Hizbullah'ın inanılmaz vahşeti. Üsküdar'daki korku evine yapılan baskında evin bahçesinden kafalarına çivi çakılmış, bacakları kesilmiş ve telle boğulmuş çıplak on ceset çıkarıldı. Cesetlerin kayıp işadamlarına ait olduğu belirtildi.

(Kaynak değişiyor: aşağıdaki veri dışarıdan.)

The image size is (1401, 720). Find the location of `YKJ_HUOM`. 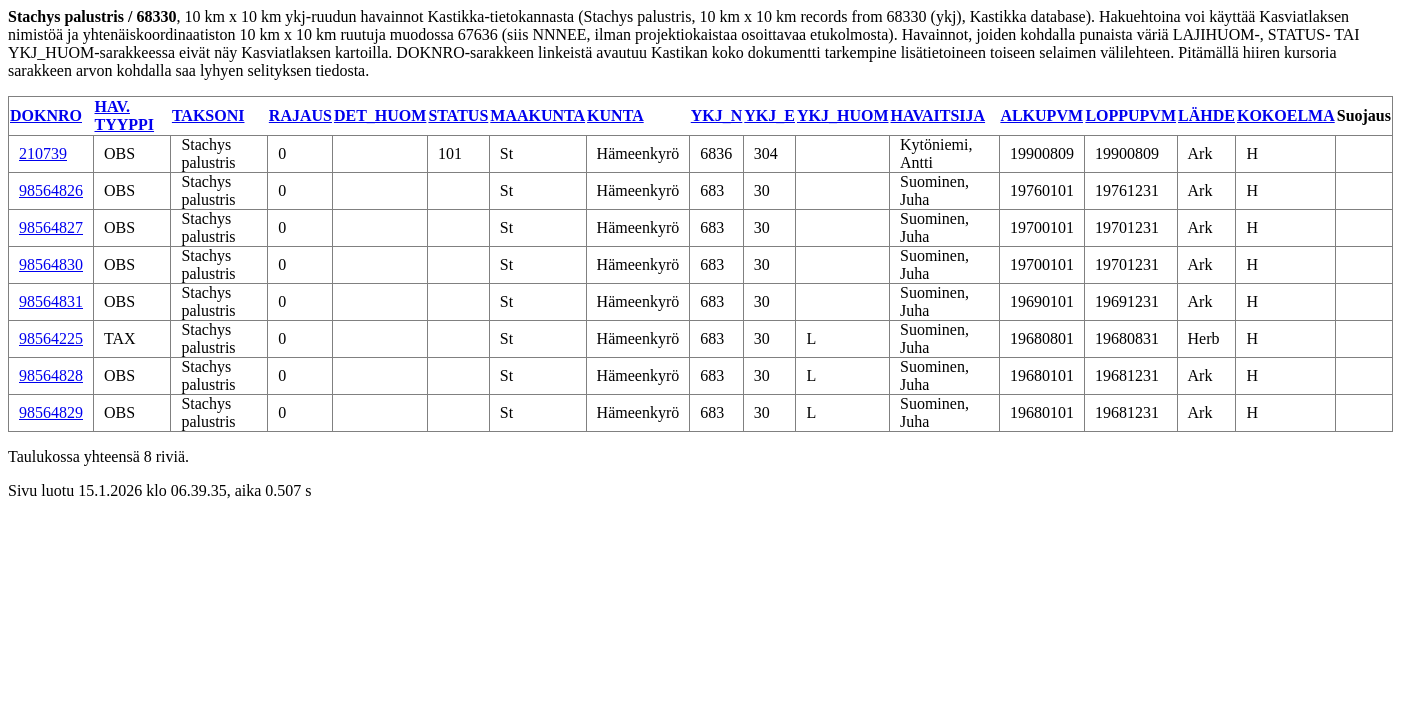

YKJ_HUOM is located at coordinates (843, 115).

Lider kadrosunun ele geçirilmesiyle büyük darbe yiyen şeriatçı terör örgütü Hizbullah'ın, eşi görülmemiş bir "toplu mezar" vahşetine giriştiği de ortaya çıktı. Üsküdar'da dün operasyon düzenlenen yeni hücre evinde dehşet tablosuyla karşılaşıldı. Evin kazılan her köşesinden toprağa gömülmüş çıplak cesetler çıktı. Elleri ve ayakları bağlı olan ve cenin pozisoyununda gömülen on cesedin İstanbul'da kaçırılan işadamlarına ait olabileceği bildirildi. Ele geçirilen iki Hizbullahçının itiraflarıyla derinleştirilen ve toplu mezar tespitine kadar uzanan operasyonlar, terör örgütünün müstakil evleri tercih ettiğini de ortaya koydu.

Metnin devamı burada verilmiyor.